THE INPUT below:

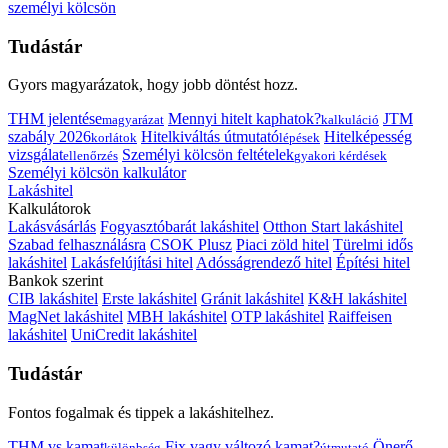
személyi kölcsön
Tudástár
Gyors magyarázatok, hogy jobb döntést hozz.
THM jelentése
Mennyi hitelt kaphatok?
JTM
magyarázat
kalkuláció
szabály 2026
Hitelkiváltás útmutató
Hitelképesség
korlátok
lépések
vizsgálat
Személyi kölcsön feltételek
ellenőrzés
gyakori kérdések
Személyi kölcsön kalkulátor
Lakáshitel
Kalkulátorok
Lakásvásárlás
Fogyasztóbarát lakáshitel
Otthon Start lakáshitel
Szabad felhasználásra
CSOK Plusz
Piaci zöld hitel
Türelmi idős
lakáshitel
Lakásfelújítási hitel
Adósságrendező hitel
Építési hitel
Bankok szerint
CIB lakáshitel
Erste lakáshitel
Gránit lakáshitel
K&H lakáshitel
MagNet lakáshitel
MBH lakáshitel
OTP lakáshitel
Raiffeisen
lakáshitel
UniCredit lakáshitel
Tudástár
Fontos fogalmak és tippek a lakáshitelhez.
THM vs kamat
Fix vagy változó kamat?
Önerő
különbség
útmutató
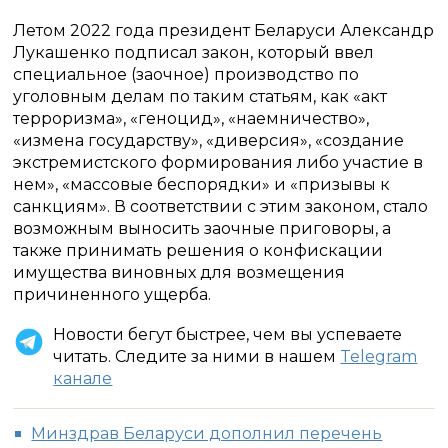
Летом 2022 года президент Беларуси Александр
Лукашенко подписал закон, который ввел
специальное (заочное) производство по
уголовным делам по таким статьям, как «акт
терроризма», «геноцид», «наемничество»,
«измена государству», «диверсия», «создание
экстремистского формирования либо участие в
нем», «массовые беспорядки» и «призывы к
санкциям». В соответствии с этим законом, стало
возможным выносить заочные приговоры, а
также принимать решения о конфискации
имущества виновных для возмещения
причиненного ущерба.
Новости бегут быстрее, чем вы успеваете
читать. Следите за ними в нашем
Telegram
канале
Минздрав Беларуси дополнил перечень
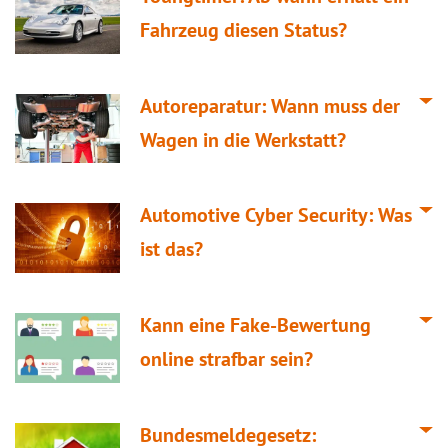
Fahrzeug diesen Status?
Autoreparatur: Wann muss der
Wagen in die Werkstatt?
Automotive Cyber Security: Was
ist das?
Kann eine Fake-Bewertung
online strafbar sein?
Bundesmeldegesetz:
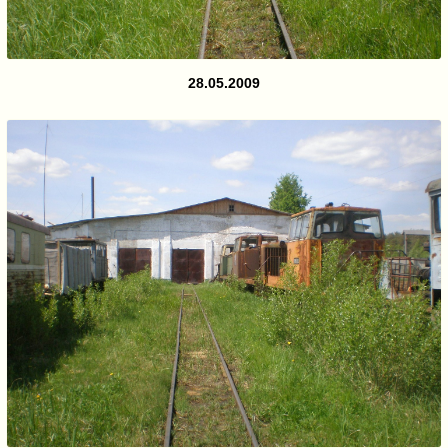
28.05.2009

End of THE INPUT.

→ WORK ORDER:
Copy the listing above verbatim, leaving out pictures.

→ EXERCISE RESPONSE:
személyi kölcsön
Tudástár
Gyors magyarázatok, hogy jobb döntést hozz.
THM jelentése
Mennyi hitelt kaphatok?
JTM
magyarázat
kalkuláció
szabály 2026
Hitelkiváltás útmutató
Hitelképesség
korlátok
lépések
vizsgálat
Személyi kölcsön feltételek
ellenőrzés
gyakori kérdések
Személyi kölcsön kalkulátor
Lakáshitel
Kalkulátorok
Lakásvásárlás
Fogyasztóbarát lakáshitel
Otthon Start lakáshitel
Szabad felhasználásra
CSOK Plusz
Piaci zöld hitel
Türelmi idős
lakáshitel
Lakásfelújítási hitel
Adósságrendező hitel
Építési hitel
Bankok szerint
CIB lakáshitel
Erste lakáshitel
Gránit lakáshitel
K&H lakáshitel
MagNet lakáshitel
MBH lakáshitel
OTP lakáshitel
Raiffeisen
lakáshitel
UniCredit lakáshitel
Tudástár
Fontos fogalmak és tippek a lakáshitelhez.
THM vs kamat
Fix vagy változó kamat?
Önerő
különbség
útmutató
Летом 2022 года президент Беларуси Александр
Лукашенко подписал закон, который ввел
специальное (заочное) производство по
уголовным делам по таким статьям, как «акт
терроризма», «геноцид», «наемничество»,
«измена государству», «диверсия», «создание
экстремистского формирования либо участие в
нем», «массовые беспорядки» и «призывы к
санкциям». В соответствии с этим законом, стало
возможным выносить заочные приговоры, а
также принимать решения о конфискации
имущества виновных для возмещения
причиненного ущерба.
Новости бегут быстрее, чем вы успеваете
читать. Следите за ними в нашем
Telegram
канале
Минздрав Беларуси дополнил перечень
Fahrzeug diesen Status?
Autoreparatur: Wann muss der
Wagen in die Werkstatt?
Automotive Cyber Security: Was
ist das?
Kann eine Fake-Bewertung
online strafbar sein?
Bundesmeldegesetz:
28.05.2009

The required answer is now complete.